How do you work from home? Office? Pajamas?
- Nick: He takes his kids to school, that wakes him up
- He loves what he’s doing
- Has an office that’s away from everything else
- John: Loves working from home with wife and 3 year old son
- Feels blessed to see them as much as he wants to
- You do get more interruptions
- I have to poo, I have to poo
- Can I have lollipop?
- Types of interruptions you wouldn’t expect to get
- If you need to, close the door
- Shaun: He and wife both work from home
- Have separate offices
- She watches tv, he’s a tapper
- John: More tempting to work too long, not to call it a day
- If you’re really on a roll… you should stop but you don’t
What is it like that the decision you are making might affect your paycheck
- John: The paycheck is on his mind
- It helps him focus
- Not good as a salaried employee
- Too easy for him to lose sight of the ultimate goal
- Shaun: Background is in designing sites
- Was going freelance at the time Mint was released
- Doesn’t worry about how Mint can sell, because he can fall back on freelance design
What point did you say you’re self-sufficient?
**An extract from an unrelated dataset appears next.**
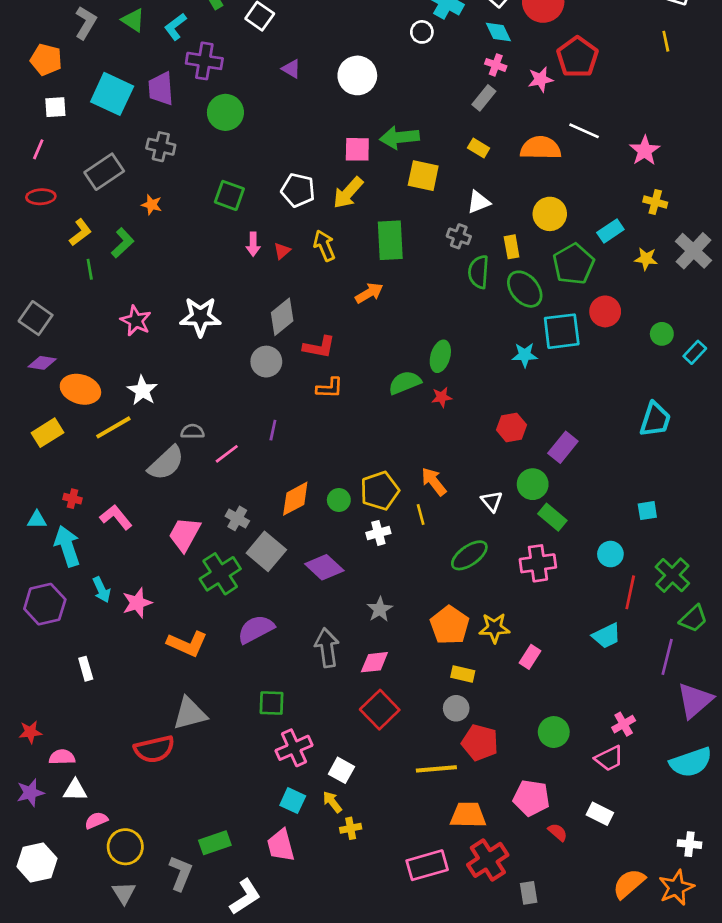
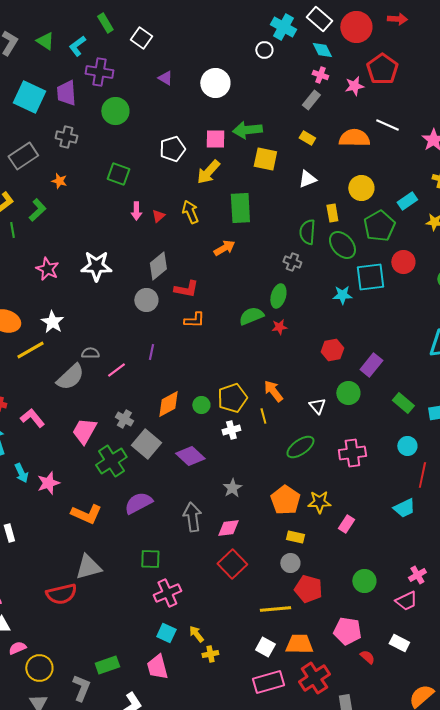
white pentagon: (298, 190) -> (172, 149), moved, turned -30
gray cross: (459, 236) -> (292, 262), moved
green rectangle: (552, 517) -> (403, 403), moved
white square: (341, 770) -> (265, 647), moved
- Nick: Was finding he was doing tech support in the office for a different company
- Shaun: Developed Mint when he was working for someone else
- Within the first week, he saw it was going to be big
- Had to turn down some of the freelance he signed up for because he wanted to do Mint right
Is there an exit strategy?
- Nick: It’s what he wants to keep doing
- Likes small products
- If he gets bored, take a break
- John: I don’t want to make money for the sake of making money. I want to make money so I can make more pictures. — Walt Disney
- Shaun: Interested in following his tangents
- Doesn’t think he could work for a larger company
- John: If he had millions, he’d still spend all day hunched over a computer.
- He’d just have a 30″ screen instead of a 20″
How do you compete with larger companies with vastly more resources?
- Nick: You don’t have to worry about red tape like violating a trademark.
- You go to market quicker
- I don’t want a million users, I’d have to give up my freedom
- Shaun: More value placed on design (than google analytics)
- John: Mint is far more valuable than Google Analytics
- The difference is… look at it
- Best way to sell Mint is to tell them to look at Google Analytics
- Shaun: Mint is one page
- John: Google Analytics shows you data
- Mint takes your data and formats it into a presentation
Was there a feature you really didn’t want to put in?
- Shaun: Users wanted elimination of whitespace
- To code it, had to have Javascript rewrite if the window is resigned
- Beta testers were relentless (esp Jason Santa Maria)
This was a nice conversation. I sometimes dream of being an indie developer, so if that ever becomes a reality, this will be some nice advice to fall back on.